Available data Block Start

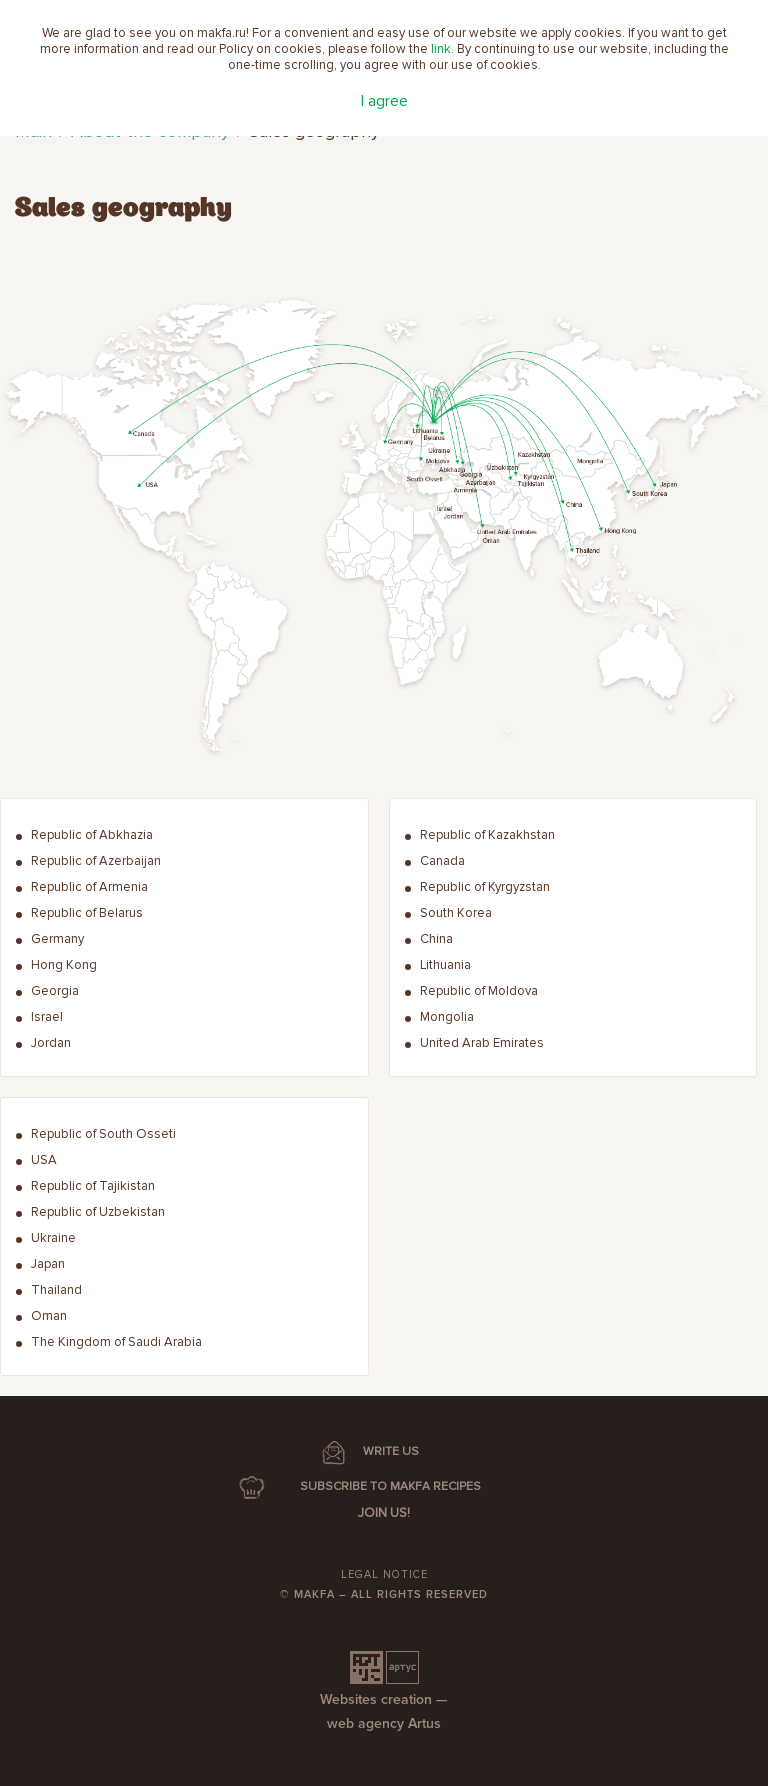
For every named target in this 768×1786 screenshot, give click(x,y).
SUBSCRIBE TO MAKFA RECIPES (390, 1486)
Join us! (384, 1513)
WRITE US (391, 1451)
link (441, 49)
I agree (384, 101)
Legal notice (384, 1574)
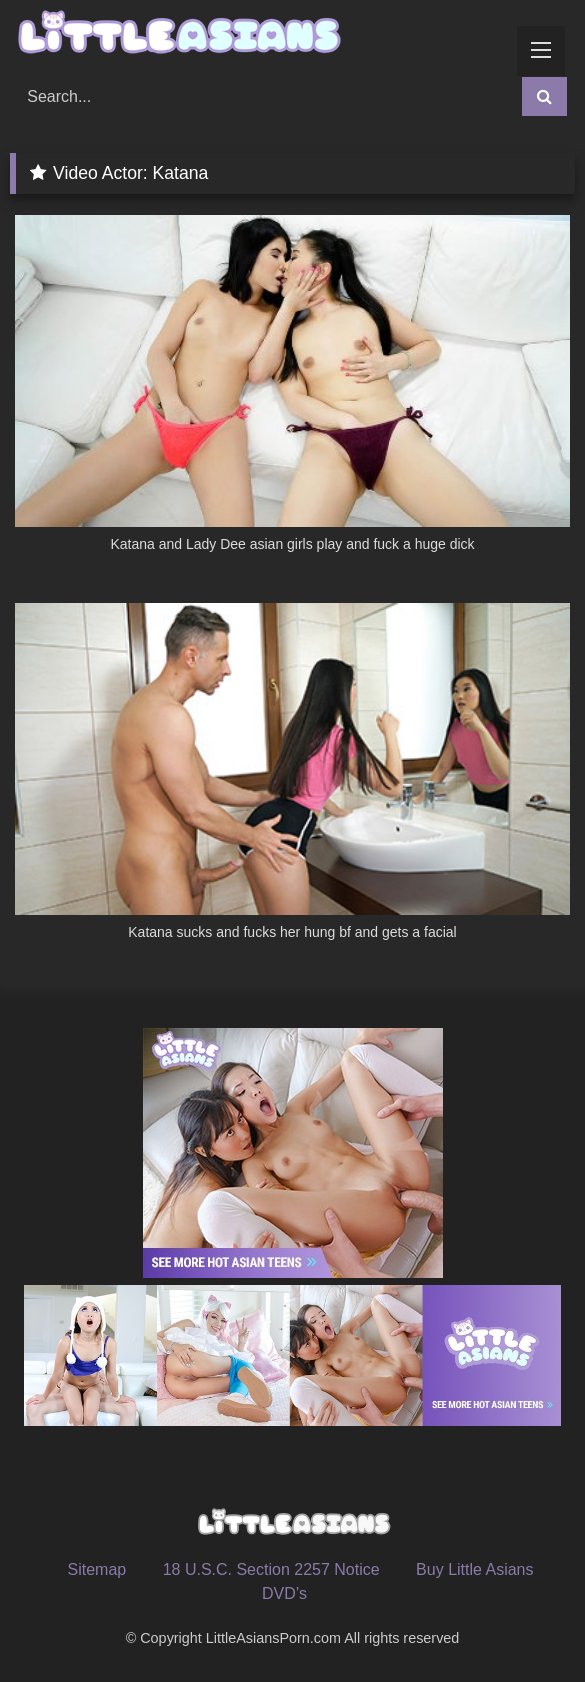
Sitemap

Available data Block End

#### Instructions for the task
Write out the entries above verbatim, without pictures.

#### Reply
For every named target in this 768×1786 screenshot, give click(x,y).
SUBSCRIBE TO MAKFA RECIPES (390, 1486)
Join us! (384, 1513)
WRITE US (391, 1451)
link (441, 49)
I agree (384, 101)
Legal notice (384, 1574)
Sitemap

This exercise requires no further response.